The church here must be healthy and stable to be able to resolve this kind of conflict—without gossip, without getting groups on their side, without talking behind people’s backs in advance. (Which is following Steps 1 and 2.)
And then Step 4, which is where there is the real break.
Step 4: If that does not resolve the conflict, there is a break in the relationship, but go forward treating each other with love, like Jesus treated Gentiles and tax collectors.
Jesus said, “If the offender refuses to listen even to the church, let such a one be to you as a Gentile and a tax collector.” This is a paradox because Gentiles and tax collectors were outsiders AND Jesus was friends with Gentiles and tax collectors. He ate with them and went to their homes.

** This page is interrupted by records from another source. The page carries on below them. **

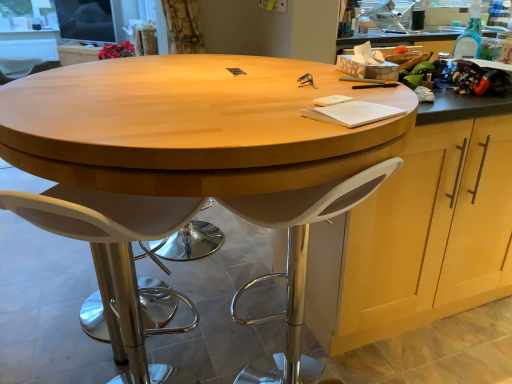 This screenshot has height=384, width=512. I want to click on vacant space behind white plastic stool at center, so click(255, 336). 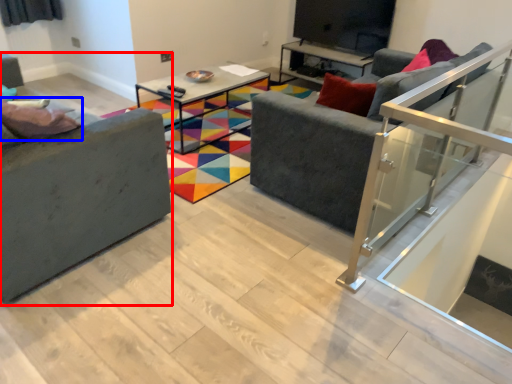 Question: Which object is further to the camera taking this photo, studio couch (highlighted by a red box) or pillow (highlighted by a blue box)?

Choices:
 (A) studio couch
 (B) pillow

Answer: (B) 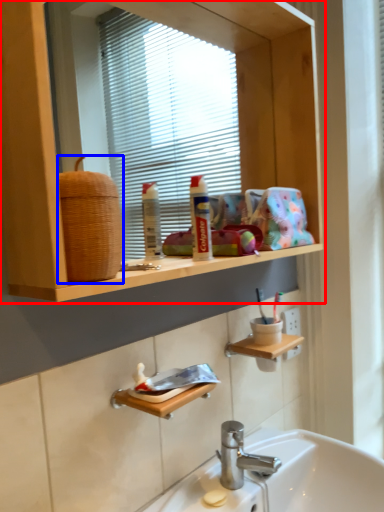 Question: Which object is further to the camera taking this photo, bathroom cabinet (highlighted by a red box) or basket (highlighted by a blue box)?

Choices:
 (A) bathroom cabinet
 (B) basket

Answer: (B) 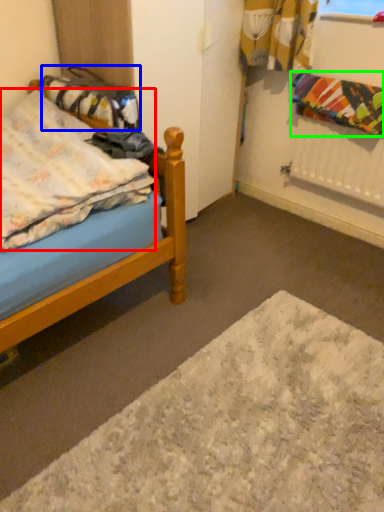 Question: Which object is positioned closest to blanket (highlighted by a red box)? Select from material (highlighted by a blue box) and blanket (highlighted by a green box).

Choices:
 (A) material
 (B) blanket

Answer: (A) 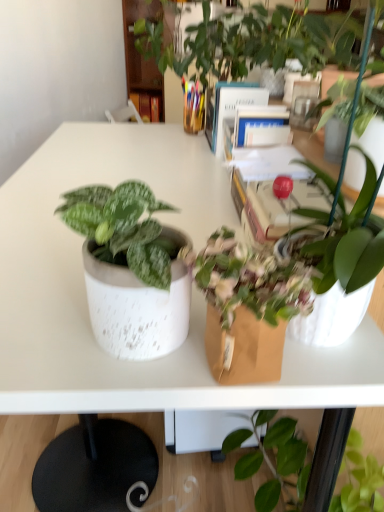 What is the approximate height of blue hardcover book at upper center, which appears as the second book when viewed from the back?

10.89 inches.

Locate an element on the screen. hardcover book at center, which is counted as the 3th book, starting from the front is located at coordinates (147, 106).

Consider the image. How distant is hardcover book at center, marked as the first book in a top-to-bottom arrangement, from blue hardcover book at upper center, marked as the 2th book in a left-to-right arrangement?

A distance of 1.91 meters exists between hardcover book at center, marked as the first book in a top-to-bottom arrangement, and blue hardcover book at upper center, marked as the 2th book in a left-to-right arrangement.

Who is smaller, hardcover book at center, acting as the 3th book starting from the bottom, or blue hardcover book at upper center, marked as the 2th book in a left-to-right arrangement?

hardcover book at center, acting as the 3th book starting from the bottom.

Between point (154, 97) and point (218, 95), which one is positioned in front?

Point (218, 95)

From the picture: Which is more to the left, hardcover book at center, the third book viewed from the right, or blue hardcover book at upper center, placed as the second book when sorted from bottom to top?

From the viewer's perspective, hardcover book at center, the third book viewed from the right, appears more on the left side.

Based on their sizes in the image, would you say blue hardcover book at upper center, the second book when ordered from front to back, is bigger or smaller than hardcover book at center, the 3th book positioned from the left?

In the image, blue hardcover book at upper center, the second book when ordered from front to back, appears to be larger than hardcover book at center, the 3th book positioned from the left.

Is blue hardcover book at upper center, the 2th book from the top, far from hardcover book at center, marked as the 3th book in a top-to-bottom arrangement?

blue hardcover book at upper center, the 2th book from the top, is near hardcover book at center, marked as the 3th book in a top-to-bottom arrangement, not far away.

Is blue hardcover book at upper center, placed as the second book when sorted from bottom to top, facing towards hardcover book at center, the first book when ordered from bottom to top?

No.

Starting from the hardcover book at center, the 3th book positioned from the left, which book is the 1st one to the left? Please provide its 2D coordinates.

[(228, 106)]

Looking at their sizes, would you say hardcover book at center, which appears as the 1th book when viewed from the right, is wider or thinner than hardcover book at center, the first book viewed from the back?

Clearly, hardcover book at center, which appears as the 1th book when viewed from the right, has more width compared to hardcover book at center, the first book viewed from the back.

Consider the image. Is the position of hardcover book at center, the first book when ordered from bottom to top, more distant than that of hardcover book at center, which is counted as the 3th book, starting from the front?

No, it is in front of hardcover book at center, which is counted as the 3th book, starting from the front.

Locate an element on the screen. This screenshot has width=384, height=512. the 2nd book above the hardcover book at center, the first book positioned from the front (from the image's perspective) is located at coordinates (147, 106).

Is point (213, 132) closer or farther from the camera than point (154, 108)?

Point (213, 132) is positioned closer to the camera compared to point (154, 108).

In the scene shown: From a real-world perspective, which object stands above the other?

In real-world perspective, blue hardcover book at upper center, placed as the second book when sorted from bottom to top, is above.

Considering the sizes of blue hardcover book at upper center, marked as the 2th book in a left-to-right arrangement, and hardcover book at center, the third book viewed from the right, in the image, is blue hardcover book at upper center, marked as the 2th book in a left-to-right arrangement, wider or thinner than hardcover book at center, the third book viewed from the right,?

In the image, blue hardcover book at upper center, marked as the 2th book in a left-to-right arrangement, appears to be wider than hardcover book at center, the third book viewed from the right.

Can you tell me how much blue hardcover book at upper center, marked as the 2th book in a left-to-right arrangement, and hardcover book at center, which is counted as the 3th book, starting from the front, differ in facing direction?

The angle between the facing direction of blue hardcover book at upper center, marked as the 2th book in a left-to-right arrangement, and the facing direction of hardcover book at center, which is counted as the 3th book, starting from the front, is 70.6 degrees.

Is hardcover book at center, the third book positioned from the back, looking in the opposite direction of blue hardcover book at upper center, placed as the second book when sorted from bottom to top?

No, hardcover book at center, the third book positioned from the back, is not facing away from blue hardcover book at upper center, placed as the second book when sorted from bottom to top.

Is hardcover book at center, the first book when ordered from bottom to top, wider than blue hardcover book at upper center, marked as the 2th book in a left-to-right arrangement?

No.

Between hardcover book at center, the third book positioned from the back, and blue hardcover book at upper center, placed as the second book when sorted from bottom to top, which one is positioned in front?

hardcover book at center, the third book positioned from the back, is more forward.

Between hardcover book at center, the third book positioned from the back, and blue hardcover book at upper center, the second book when ordered from front to back, which one has larger size?

blue hardcover book at upper center, the second book when ordered from front to back, is bigger.

Based on the photo, considering the relative sizes of hardcover book at center, the third book viewed from the right, and hardcover book at center, the third book positioned from the back, in the image provided, is hardcover book at center, the third book viewed from the right, bigger than hardcover book at center, the third book positioned from the back,?

Incorrect, hardcover book at center, the third book viewed from the right, is not larger than hardcover book at center, the third book positioned from the back.

At what (x,y) coordinates should I click in order to perform the action: click on the 1st book positioned above the hardcover book at center, the first book viewed from the back (from a real-world perspective). Please return your answer as a coordinate pair (x, y). The height and width of the screenshot is (512, 384). Looking at the image, I should click on (256, 129).

Is point (160, 104) behind point (253, 136)?

Yes.

This screenshot has height=512, width=384. In order to click on book above the blue hardcover book at upper center, arranged as the second book when viewed from the right (from the image's perspective) in this screenshot , I will do `click(147, 106)`.

Locate an element on the screen. book that is the 1st one when counting backward from the hardcover book at center, which appears as the 1th book when viewed from the right is located at coordinates (228, 106).

Based on their spatial positions, is hardcover book at center, the third book viewed from the right, or blue hardcover book at upper center, placed as the second book when sorted from bottom to top, further from hardcover book at center, marked as the 3th book in a top-to-bottom arrangement?

hardcover book at center, the third book viewed from the right, is further to hardcover book at center, marked as the 3th book in a top-to-bottom arrangement.

Considering their positions, is hardcover book at center, the 3th book positioned from the left, positioned closer to blue hardcover book at upper center, arranged as the second book when viewed from the right, than hardcover book at center, marked as the first book in a top-to-bottom arrangement?

hardcover book at center, the 3th book positioned from the left, is positioned closer to the anchor blue hardcover book at upper center, arranged as the second book when viewed from the right.

From the image, which object appears to be farther from hardcover book at center, marked as the first book in a top-to-bottom arrangement, hardcover book at center, the first book positioned from the front, or blue hardcover book at upper center, the second book when ordered from front to back?

hardcover book at center, the first book positioned from the front, lies further to hardcover book at center, marked as the first book in a top-to-bottom arrangement, than the other object.

Looking at the image, which one is located closer to hardcover book at center, which is counted as the 3th book, starting from the front, blue hardcover book at upper center, the 2th book from the top, or hardcover book at center, the first book positioned from the front?

blue hardcover book at upper center, the 2th book from the top.

Looking at this image, based on their spatial positions, is hardcover book at center, marked as the first book in a top-to-bottom arrangement, or hardcover book at center, marked as the 3th book in a top-to-bottom arrangement, closer to blue hardcover book at upper center, placed as the second book when sorted from bottom to top?

hardcover book at center, marked as the 3th book in a top-to-bottom arrangement, lies closer to blue hardcover book at upper center, placed as the second book when sorted from bottom to top, than the other object.

Based on their spatial positions, is blue hardcover book at upper center, the 2th book from the top, or hardcover book at center, which is counted as the 3th book, starting from the front, further from hardcover book at center, marked as the 3th book in a top-to-bottom arrangement?

hardcover book at center, which is counted as the 3th book, starting from the front.

Locate an element on the screen. This screenshot has height=512, width=384. book located between hardcover book at center, the 3th book positioned from the left, and hardcover book at center, which is counted as the 3th book, starting from the front, in the depth direction is located at coordinates (228, 106). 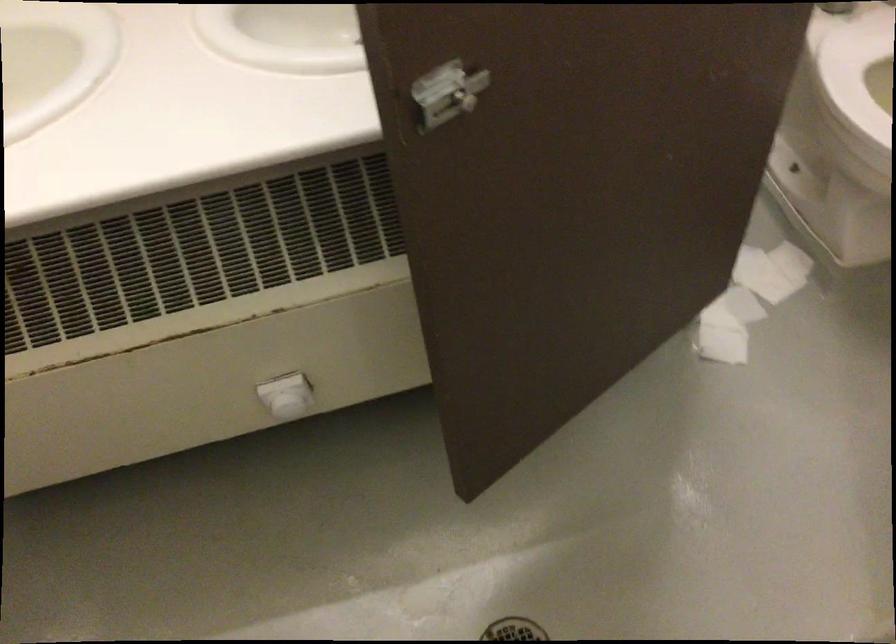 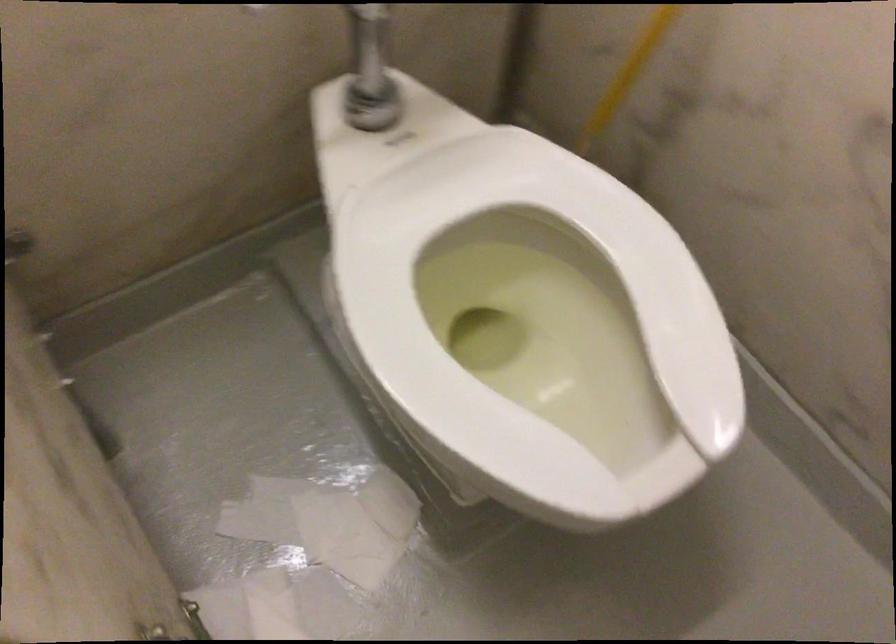 Find the pixel in the second image that matches point 739,252 in the first image.

(320, 529)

So even at this point, when there is an official break in the relationship, the hope is that there still will be reconciliation, that these people who are outsiders will be part of the family again.
Step 5: Ask God for help: God is with you when you try to work through conflicts.
Jesus said, “Truly I tell you, whatever you bind on earth will be bound in heaven, and whatever you loose on earth will be loosed in heaven.” This is a mystery. I don’t know what it means for things to be bound in heaven or loosed in heaven.
But what is helpful for me is to think about this as the relationship between earth and heaven—that our relationships are not just about what is happening here, but God is involved in our relationships.
So rather than envisioning heaven as some future place where these things will continue, I believe it is about the relationship between God’s kingdom and ours—they these two are bound together in a way that is beyond our understanding.
This leads to two verses that are taken out of context all the time. “Again, truly I tell you, if two of you agree on earth about anything you ask, it will be done for you by my Father in heaven.” This is within the context of conflict! You are agreeing about something after having a disagreement, you are coming back together.
And God is part of our family in this. Our Father, our Mother, our Parent in heaven is with us in this.
This passage ends, “For where two or three are gathered in my name, I am there among them.” Jesus is saying that when we are in conflict and when we are asking for God’s help, God is with us. God is with us in times of conflict.
Conflict is inevitable, but we know that even in hard and painful times, God is with us.